Seine Sensitivität liegt in der Frühphase der Erkrankung mit bis zu 96 % wesentlich höher, vorausgesetzt, eine antibiotische Therapie wurde noch nicht begonnen. CXCL13 ist ein B-Zell-anziehendes Chemokin, welches eine relevante Rolle bei der Pathogenese der LNB spielt. Es wird durch Kontakt der Borrelien mit ortsständigen Immunzellen im Liquor gebildet, noch bevor die Antikörper-produzierenden B-Lymphozyten dorthin eingewandert sind und ist daher gut als Frühmarker geeignet. Sind die Borrelien dagegen abgetötet, fällt der Reiz zur Produktion von CXCL13 weg und die Konzentration sinkt rasch ab. Damit ist dieses Chemokin auch als Therapiemarker nutzbar und zeigt zuverlässig die Eradikation der Borrelien an.

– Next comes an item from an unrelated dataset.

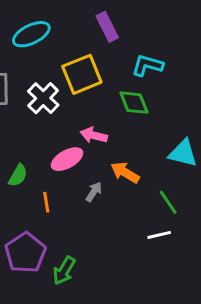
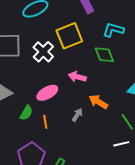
pink ellipse: (67, 159) -> (47, 93), moved
green semicircle: (18, 175) -> (26, 113), moved

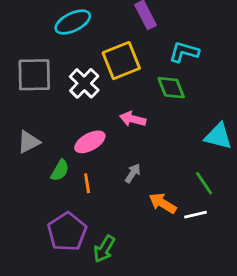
orange arrow: (98, 102) -> (163, 203), moved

CXCL13 kann mittlerweile über viele Labore bestimmt werden und nimmt einen zunehmenden Stellenwert in der Diagnostik der LNB ein. Beachtet werden sollte allerdings, dass CXCL13 – meist in nur geringerem Ausmaß – auch bei anderen inflamma-torischen ZNS-Erkrankungen erhöht sein kann. Daher sollte dieses Chemokin nicht unkritisch als alleiniger Marker eingesetzt werden. Ein normwertiges CXCL13 schließt jedoch beim unbehandelten Patienten eine LNB mit hoher Sicherheit aus.

Die Borrelien-Serologie aus dem Blut allein ist nicht aussagekräftig genug, um eine LNB sicher nachweisen oder ausschließen zu können. Weitere Bluttests, insbesondere Verfahren zur Bestimmung der T-Zell-Aktivität (beispielsweise der Borrelien-EliSpot oder der Borrelien-LTT), können nicht empfohlen werden, da eine Validität dieser Methoden bislang nie gezeigt werden konnte. In einer prospektiven Untersuchung an den Kliniken Dachau und München-West konnten wir bei dem Borrelien-LTT eine nur unzureichende Sensitivität nachweisen (Manuskript in Vorbereitung).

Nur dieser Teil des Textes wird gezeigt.